Test Your Visual Understanding
1). Label this diagram and predict the future axes of the plant.
Answer: Labels: An arrow to the two dark green cells should say "first cell division." The taupe region above those cells should be labeled "endosperm"
Future axis: Draw a line with arrows at both ends through the cells. The upward arrow should say shoot. The lower arrow should be labeled root. Refer to the second to last image from figure 36.2 on page 756, which shows that the prediction is correct. The shoot is upward and the root apex is downward.
Apply Your Knowledge
1). You are writing a science fiction screenplay in which the best of animal and plant lifestyles and making a "super-species." Discuss the aspects of plant development you would include in this new species.
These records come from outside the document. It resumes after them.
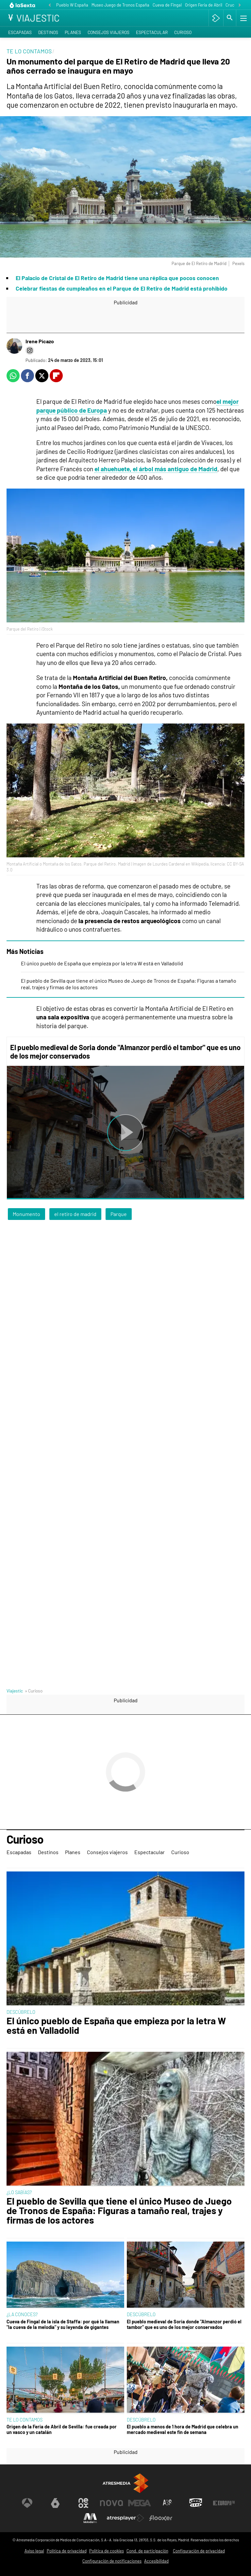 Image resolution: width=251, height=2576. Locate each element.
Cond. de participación (147, 2550)
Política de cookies (106, 2550)
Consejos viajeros (108, 32)
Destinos (48, 32)
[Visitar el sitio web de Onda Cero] (195, 2503)
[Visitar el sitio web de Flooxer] (160, 2518)
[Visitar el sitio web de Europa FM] (223, 2503)
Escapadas (20, 32)
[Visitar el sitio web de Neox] (83, 2503)
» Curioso (33, 1690)
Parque (118, 1214)
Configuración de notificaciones (112, 2561)
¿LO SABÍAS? (19, 2192)
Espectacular (152, 32)
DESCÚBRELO (21, 2012)
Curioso (183, 32)
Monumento (26, 1214)
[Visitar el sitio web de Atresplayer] (125, 2518)
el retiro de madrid (75, 1214)
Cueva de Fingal (167, 5)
Answer: You might want to incorporate a truly dormant stage in development so that the embryo could last for hundreds of years or develop immediately in response to environmental signals. Consider how far fruits and seeds travel. It might be fun to have an animal embryo inside a seed in a fruit that suddenly "germinates" on someone's dinner table.
Many plants have axillary buds that replace the shoot if it is removed. Some form of backup "head" for your organism could add a bit of excitement to your screenplay. Remember that some animals also have the ability to regenerate, so this would not be a distinctly plant trait. Finally, plants are far easier to clone than most animals. Including this trait along with animal traits could add intrigue.
2). The oldest known seeds to successfully germinate were found in the Yukon Territory in the Canadian Artic in the 1950s. Radiocarbon dating found these seeds to be approximately 10,000 years old. Discuss the mechanisms that seeds use to remain dormant for long periods of time.
Answer: Seeds can remain dormant for long periods of time because they have extremely low levels of water. This prevents biochemical reactions from occurring. By inhibiting biochemical reactions, not only is germination delayed, enzymes that might breakdown down the seed are also inhibited. The loss of water is triggered by hormonal action.
Another mechanism that ensures long term dormancy is the formation of a hard, often light-proof, seed coat that both protects the embryo and blocks environmental signals, including water, that could trigger germination.
Some seeds require a light signal to germinate. If the seed is deeply buried in the soil, it will not perceive a signal to germinate even if its seed coat is not very thick.
3). How might the reproductive success of angiosperms have changed if seeds had developed without fruit?
Answer: Seed dispersal may be more limited in the absence of fruit. Animals that are attracted to the fruit and carry it and it's encased seed and embryo far distances may not be attracted to just the seed. With more limited seed dispersal, angiosperms may not have colonized so much of the terrestrial environment.